La demanda, presentada por Encyclopædia Britannica, Inc., sostiene que la compañía de Sam Altman utilizó contenido protegido sin permiso ni compensación. Alegan que este uso no solo viola la ley, sino que además perjudica su negocio al reducir el tráfico hacia su sitio web oficial.
¿Qué es lo que realmente copió ChatGPT?
Los documentos judiciales presentados ante tribunales neoyorkinos son contundentes. Señalan que “ChatGPT copió y sigue copiando a gran escala el contenido protegido por derechos de autor de los demandantes”. Este material habría sido usado tanto para el entrenamiento de los modelos de lenguaje (LLM) como para ampliar la base de conocimientos del chatbot.
El resultado, según la editorial, son respuestas que a menudo contienen “reproducciones, resúmenes o versiones casi textuales del contenido original”. La empresa reclama una orden para que OpenAI deje de usar sus obras y exige una compensación económica por daños y ganancias perdidas.
OpenAI, por su parte, respondió a la agencia Reuters defendiendo sus prácticas. Un vocero de la organización afirmó que sus modelos “impulsan la innovación” y que se entrenan con “datos disponibles públicamente”, cumpliendo con los parámetros de uso establecidos por la normativa vigente.

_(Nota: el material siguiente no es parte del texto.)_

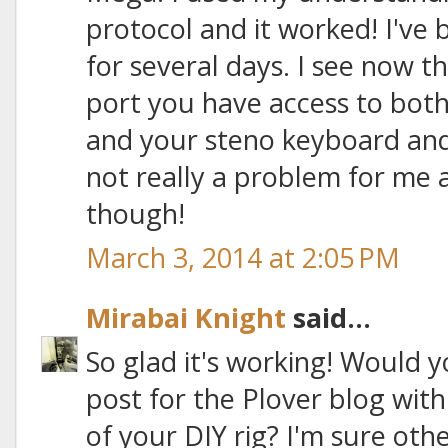
protocol and it worked! I've b
for several days. I see now t
port you have access to bot
and your steno keyboard and 
not really a problem for me
though!
March 3, 2014 at 2:05 PM
Mirabai Knight
said...
So glad it's working! Would 
post for the Plover blog with
of your DIY rig? I'm sure ot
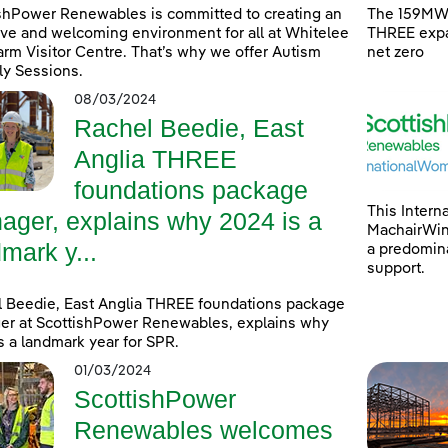
shPower Renewables is committed to creating an
The 159MW 
ive and welcoming environment for all at Whitelee
THREE expa
rm Visitor Centre. That’s why we offer Autism
net zero
ly Sessions.
08/03/2024
Rachel Beedie, East
Anglia THREE
foundations package
This Intern
ager, explains why 2024 is a
MachairWind
mark y...
a predomina
support.
 Beedie, East Anglia THREE foundations package
r at ScottishPower Renewables, explains why
s a landmark year for SPR.
01/03/2024
ScottishPower
Renewables welcomes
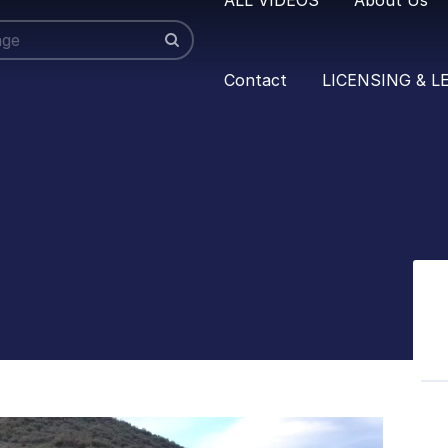
Contact
LICENSING & L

Un problema recurrente en la industria de la IA
Esta no es la primera vez que OpenAI enfrenta acusaciones de este tipo. La compañía, al igual que otras del sector como Anthropic (creadora del chatbot Claude), ha sido señalada en múltiples ocasiones por posibles violaciones al copyright.
El caso adquiere una visibilidad especial por la reputación y antigüedad del demandante. La Enciclopedia Británica publicó su primer volumen en el Reino Unido a mediados del siglo XVIII, siendo un referente histórico del conocimiento enciclopédico.

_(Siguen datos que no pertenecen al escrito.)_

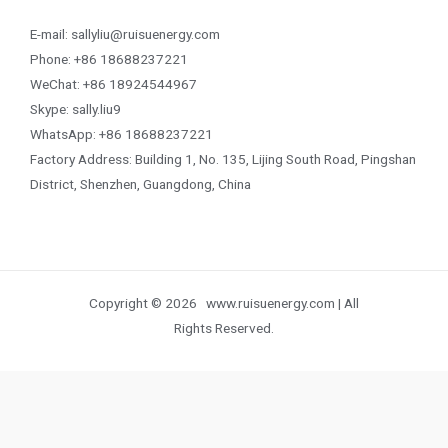
E-mail: sallyliu@ruisuenergy.com
Phone: +86 18688237221
WeChat: +86 18924544967
Skype: sally.liu9
WhatsApp: +86 18688237221
Factory Address: Building 1, No. 135, Lijing South Road, Pingshan
District, Shenzhen, Guangdong, China
Copyright © 2026 www.ruisuenergy.com | All
Rights Reserved.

El vacío legal que define el futuro de la inteligencia artificial
El núcleo del conflicto reside en una zona gris de la ley. Según análisis de medios especializados como TechCrunch, aún no existe un precedente legal sólido que determine de manera definitiva si entrenar una IA con contenido protegido constituye una infracción en sí misma.
Un caso anterior contra Anthropic arrojó algo de luz. Un juez consideró que el uso del material para entrenamiento podía ser legal por su carácter provechoso. Sin embargo, la empresa terminó alcanzando un acuerdo extrajudicial por 1.500 millones de dólares, porque se demostró que había descargado ilegalmente millones de libros en lugar de adquirirlos legalmente.
Este precedente sugiere que el problema no sería necesariamente el entrenamiento, sino la forma en que se obtiene el material. La mera disponibilidad pública de un contenido en internet no autoriza su uso para cualquier fin, especialmente si de ello se derivan beneficios comerciales.
La demanda de la Enciclopedia Británica pone sobre la mesa una pregunta crucial para toda la industria: ¿de dónde sale y cómo se usa realmente la información con la que aprenden estos sistemas que están cambiando el mundo?